Wednesday, February 10, 2010

What Happened to the First I, ROBOT Movie

or
Never Tell The Guy Who Writes The Checks What You Really Think Of Him!



I remember either hearing this story on the SciFi channels; SciFi Buzz or reading it on Asimov’s Magazine of Science Fiction when the screenplay was released and serialized in the magazine. It was the late 70’s and with the popularity of Star Wars, Warner Brothers Studios wanted to case in on the new science fiction market for films. Acquiring the rights to Isaac Asimov’s collection of short stories; I, Robot, they commission Harlan Ellison to prepare a screenplay for a film treatment of the book.

Harlan is a great writer and developed a screenplay that used Susan Calvin (who is the only character from the book used in the Will Smith movie) as the central thread to weave in several of the stories that Dr. A had written. To weave the short stories into a narrative movie, Harlan had a reporter interview an aged Dr. Calvin about her life with US Robotics. Rather than go into the actual screenplay, let me point you to a couple of reviews: here and here.

Harlan is a terrible diplomat. Of course that is also a positive comment on Harlan, he does not brook fools. In a meeting with Robert Shapiro, the Warner Bros. studio head, to discuss changes the script needed, some of the comments made by Mr. Shapiro lead Harlan to belief he hadn’t even read the script but sent it off to his lackeys. So Harlan asked Mr. Shapiro about a specific scene in the screenplay and what he thought about it. When the man responsible for this film project responded that the scene was fine as written, Harlan pointed out, as only Harlan can, that the scene was not even in the screenplay and accused him of having the "intellectual capacity of an artichoke".. Harlan was removed from the project, despite many attempts by others connected to it to placate Mr. Shapiro and the project was dropped.

I have read the first installment of the screenplay and I think it would have made a much better movie than the Will Smith version. At least it would have made more sense and left the Three Laws of Robotics intact, until Dr. A himself found the loophole in them (see the development of the Zeroth Law in his novel Robots and Empire). Maybe someday either Harlan’s script will again be optioned or another screen writer will get a crack at bringing this classic to light.

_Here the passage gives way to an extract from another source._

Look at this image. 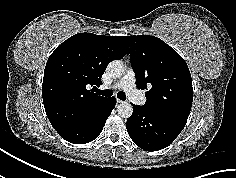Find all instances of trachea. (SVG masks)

On a side note, this was not the first of the Asimov robot stories to be adapted. In 1964, BBC 2 broadcast The Caves Of Steel, using a script by Terry Nation (the creator of the Daleks) starring Peter Cushing (who fought the Daleks in the 2 Hammer film versions of Dr. Who) as Elijah Bailey. Unfortunately like most of the early Dr. Who episodes, the video tapes were erased and only a few seconds of this teleplay still exist.

1 comment:

  1. Yes, Harlan has a gift of the razor tongue. And probably why he is one of my favorites. It would have been great to see the version he wrote because I disliked...naw, I thought the Will Smith version was horrible. They used a classic title to cover up a half ass action film. Thanks for sharing this. I'd forgotten about it.